Category Archives: EFP

VxLAN on the CSR1Kv

By now, VxLAN is becoming the standard way of tunneling in the Datacenter.
Using VxLAN, i will show how to use the CSR1Kv to extend your Datacenter L2 reach between sites as well.

First off, what is VxLAN?
It stands for Virtual Extensible LAN. Basically you have a way of decoupling your vlan’s into a new scheme.

You basically map your VLAN into a VNI (Virtual Network Identifier), which in essence makes your VLAN numbering scheme locally significant.

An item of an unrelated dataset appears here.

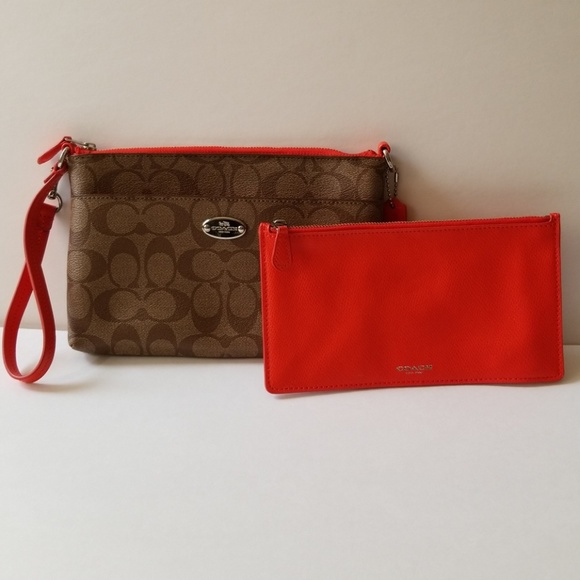 Identify the location of surface. Image resolution: width=580 pixels, height=580 pixels. click(447, 445).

Also, since the numbering for VNI’s is a 24 bit identifier, you have alot more flexibility than just the regular 4096 definable VLAN’s. (12 Bits .1q tags)

Each endpoint that does the encapsulation/decapsulation is called a VTEP (VxLAN Tunnel EndPoint). In our example this would be CSR3 and CSR5.

After the VxLAN header, the packet is further encapsulated into a UDP packet and forwarded across the network. This is a great solution as it doesnt impose any technical restrictions on the core of the network. Only the VTEPs needs to understand VxLAN (and probably have hardware acceleration for it as well).

Since we wont be using BGP EVPN, we will rely solely on multicasting in the network to establish who is the VTEP’s for the traffic in question. The only supported mode is BiDir mode, which is an optimization of the control plane (not the data plane), since it only has (*,G) in its multicast-routing tables.

Lets take a look at the topology i will be using for the example:

 

I have used a regular IOS based device in Site 1 and Site 2, to represent our L2 devices. These could be servers or end-clients for that matter. What i want to accomplish is to run EIGRP between R1 and R2 over the “fabric” using VxLAN as the tunneling mechanism.

CSR3 is the VTEP for Site 1 and CSR5 is the VTEP for Site 2.

In the “fabric” we have CSR4, along with its loopback0 (4.4.4.4/32), which is the BiDir RP and its announcing this using BSR so that CSR3 and CSR4 knows this RP information (along with the BiDir functionality). We are using OSPF as the IGP in the “fabric” to establish routing between the loopback interfaces, which will be the VTEP’s respectively for CSR3 and CSR5.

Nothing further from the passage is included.